А Фауста вторую часть – читал?
А был ли ты в опаловых горах?
То в жар, то в холод, то в вину, то в спесь –
так от себя устанешь – в сон и в страх –
счастливый и не помнит, кто он есть,
ты слишком сложен. Видишь, сотни люстр
зажгли меж крон. Вступление звучит,
а лодочный причал, по счастью, пуст,
и лесенкой вступают скрипачи,
прорвётся скрипка – сорная трава,
как ни трави,
как воздух, как вода,
как ни крути – она таки права,
Что вдоль по водам блёстками – слюда?
Сазаны растеряли чешую?
На доски пирса выйдем подышать,
я на живую нитку их сошью
отточенной иглой карандаша.
Не усложняй, не хнычь – живи в раю.
***
мой утлый чёлн в тумане маября
уже сквозит и щедрое дыханье
земли листвы удержит так парят
над миром кроны обескровлен ряд
акаций тополей во мглы барханы
а всё что скачет нежится в траве
хрустит листом проворно роет норы
оно всегда во всём меня правей
и настоящей от ушей бровей
до шерсти против их нельзя которой
АЛЕКСАНДРОВСКАЯ КОЛОННА
Монферран и Ньютон не ошиблись – она устояла.

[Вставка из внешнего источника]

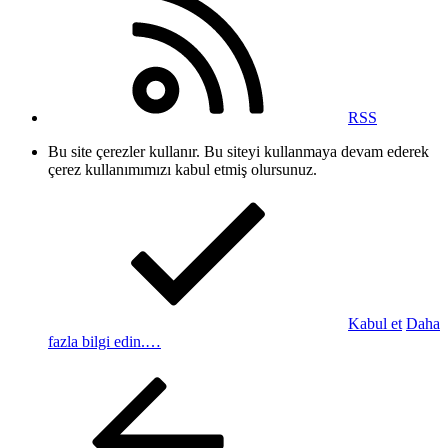
RSS
Bu site çerezler kullanır. Bu siteyi kullanmaya devam ederek
çerez kullanımımızı kabul etmiş olursunuz.
Kabul et
Daha
fazla bilgi edin.…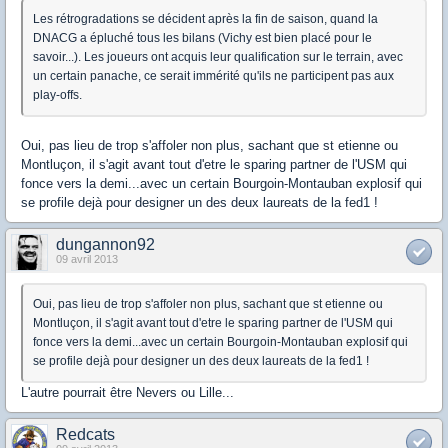
Les rétrogradations se décident après la fin de saison, quand la
DNACG a épluché tous les bilans (Vichy est bien placé pour le
savoir...). Les joueurs ont acquis leur qualification sur le terrain, avec
un certain panache, ce serait immérité qu'ils ne participent pas aux
play-offs.
Oui, pas lieu de trop s'affoler non plus, sachant que st etienne ou
Montluçon, il s'agit avant tout d'etre le sparing partner de l'USM qui
fonce vers la demi...avec un certain Bourgoin-Montauban explosif qui
se profile dejà pour designer un des deux laureats de la fed1 !
dungannon92
09 avril 2013
Oui, pas lieu de trop s'affoler non plus, sachant que st etienne ou
Montluçon, il s'agit avant tout d'etre le sparing partner de l'USM qui
fonce vers la demi...avec un certain Bourgoin-Montauban explosif qui
se profile dejà pour designer un des deux laureats de la fed1 !
L'autre pourrait être Nevers ou Lille...
Redcats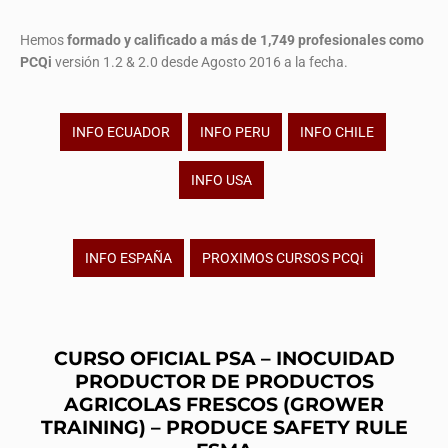
Hemos
formado y calificado a más de 1,749 profesionales
como
PCQi
versión 1.2 & 2.0 desde Agosto 2016 a la fecha.
INFO ECUADOR
INFO PERU
INFO CHILE
INFO USA
INFO ESPAÑA
PROXIMOS CURSOS PCQi
CURSO OFICIAL PSA – INOCUIDAD
PRODUCTOR DE PRODUCTOS
AGRICOLAS FRESCOS (GROWER
TRAINING) – PRODUCE SAFETY RULE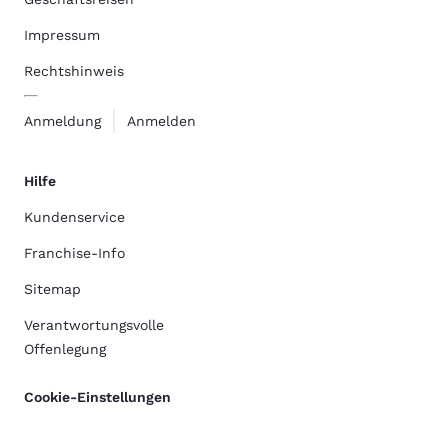
Impressum
Rechtshinweis
Anmeldung
Anmelden
Hilfe
Kundenservice
Franchise-Info
Sitemap
Verantwortungsvolle
Offenlegung
Cookie-Einstellungen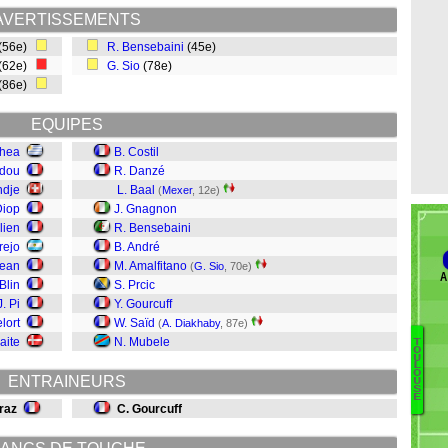
AVERTISSEMENTS
(56e)
R. Bensebaini
(45e)
(62e)
G. Sio
(78e)
(86e)
EQUIPES
chea
B. Costil
Adou
R. Danzé
ndje
L. Baal
(
Mexer
, 12e)
Diop
J. Gnagnon
lien
R. Bensebaini
rejo
B. André
Jean
M. Amalfitano
(
G. Sio
, 70e)
A
Blin
S. Prcic
J. Pi
Y. Gourcuff
lort
W. Saïd
(
A. Diakhaby
, 87e)
aite
N. Mubele
T
O
U
Vi
L
O
ENTRAINEURS
U
M
S
E
Sy
raz
C. Gourcuff
N
S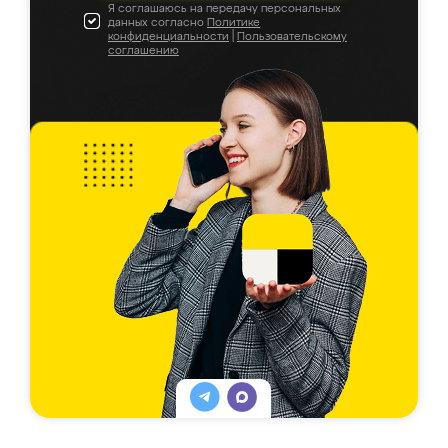
Я соглашаюсь на передачу персональных
данных согласно
Политике
конфиденциальности
|
Пользовательскому
соглашению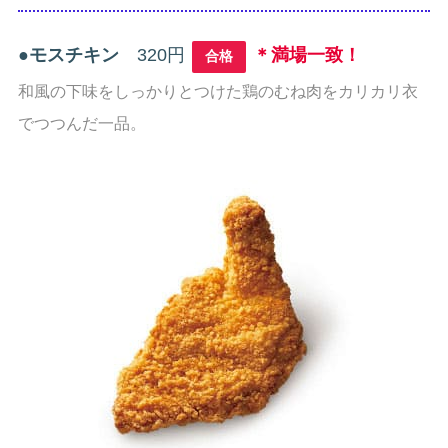
●
モスチキン
320円
＊満場一致！
合格
和風の下味をしっかりとつけた鶏のむね肉をカリカリ衣
でつつんだ一品。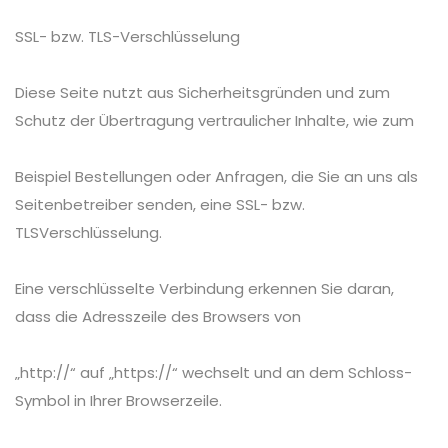
SSL- bzw. TLS-Verschlüsselung
Diese Seite nutzt aus Sicherheitsgründen und zum
Schutz der Übertragung vertraulicher Inhalte, wie zum
Beispiel Bestellungen oder Anfragen, die Sie an uns als
Seitenbetreiber senden, eine SSL- bzw.
TLSVerschlüsselung.
Eine verschlüsselte Verbindung erkennen Sie daran,
dass die Adresszeile des Browsers von
„http://“ auf „https://“ wechselt und an dem Schloss-
Symbol in Ihrer Browserzeile.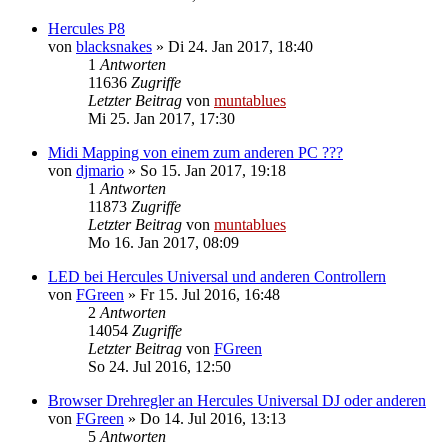
Hercules P8
von
blacksnakes
» Di 24. Jan 2017, 18:40
1
Antworten
11636
Zugriffe
Letzter Beitrag
von
muntablues
Mi 25. Jan 2017, 17:30
Midi Mapping von einem zum anderen PC ???
von
djmario
» So 15. Jan 2017, 19:18
1
Antworten
11873
Zugriffe
Letzter Beitrag
von
muntablues
Mo 16. Jan 2017, 08:09
LED bei Hercules Universal und anderen Controllern
von
FGreen
» Fr 15. Jul 2016, 16:48
2
Antworten
14054
Zugriffe
Letzter Beitrag
von
FGreen
So 24. Jul 2016, 12:50
Browser Drehregler an Hercules Universal DJ oder anderen
von
FGreen
» Do 14. Jul 2016, 13:13
5
Antworten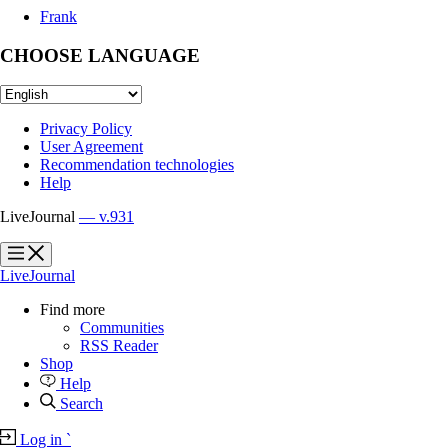
Frank
CHOOSE LANGUAGE
Privacy Policy
User Agreement
Recommendation technologies
Help
LiveJournal
— v.931
?
?
LiveJournal
Find more
Communities
RSS Reader
Shop
Help
Search
Log in
`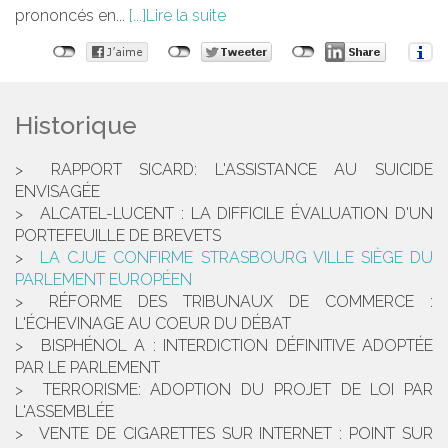
prononcés en...
Lire la suite
Historique
RAPPORT SICARD: L'ASSISTANCE AU SUICIDE
ENVISAGÉE
ALCATEL-LUCENT : LA DIFFICILE ÉVALUATION D'UN
PORTEFEUILLE DE BREVETS
LA CJUE CONFIRME STRASBOURG VILLE SIÈGE DU
PARLEMENT EUROPÉEN
RÉFORME DES TRIBUNAUX DE COMMERCE :
L'ÉCHEVINAGE AU COEUR DU DÉBAT
BISPHÉNOL A : INTERDICTION DÉFINITIVE ADOPTÉE
PAR LE PARLEMENT
TERRORISME: ADOPTION DU PROJET DE LOI PAR
L'ASSEMBLÉE
VENTE DE CIGARETTES SUR INTERNET : POINT SUR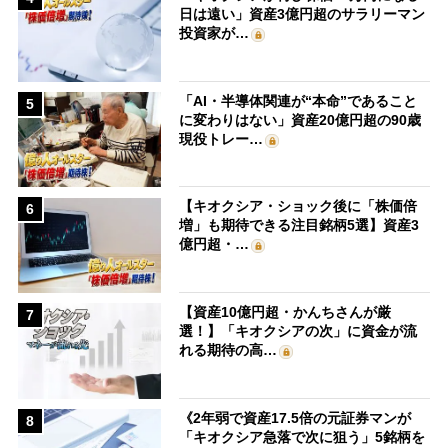
日は遠い」資産3億円超のサラリーマン
投資家が…
「AI・半導体関連が“本命”であること
5
に変わりはない」資産20億円超の90歳
現役トレー…
【キオクシア・ショック後に「株価倍
6
増」も期待できる注目銘柄5選】資産3
億円超・…
【資産10億円超・かんちさんが厳
7
選！】「キオクシアの次」に資金が流
れる期待の高…
《2年弱で資産17.5倍の元証券マンが
8
「キオクシア急落で次に狙う」5銘柄を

Легкокрылый, пари, вознеси и спаси наши души,
осени наши реки – артерии, вены – и сушу,
и холмы, и долины Итили, Кубани, Каялы.
Остаются не конные статуи, не барельефы,
а – вознёсшийся дух, воспарившее горное эхо.
Трепет формы, незыблемость веры – оплот сопромата,
преходящи и недолговечны другие форматы.
…Наверху этой хрупкости жутко бы выглядел Сталин –
как дракон, подгрызающий корни у дерева мира –
вот Господь и отвёл. Хоть историю нам подверстали
в истерических теледебатах – но правды ампира
не стереть, просто мир оказался коварней и злее,
чем поверили в детстве – торопимся, час неурочный,
ангел ранен в крыло, нас укрывшее – перья алеют,
нет сцепления с миром, корней и фундаментов прочных
у настолько живой и такой беззащитной планеты.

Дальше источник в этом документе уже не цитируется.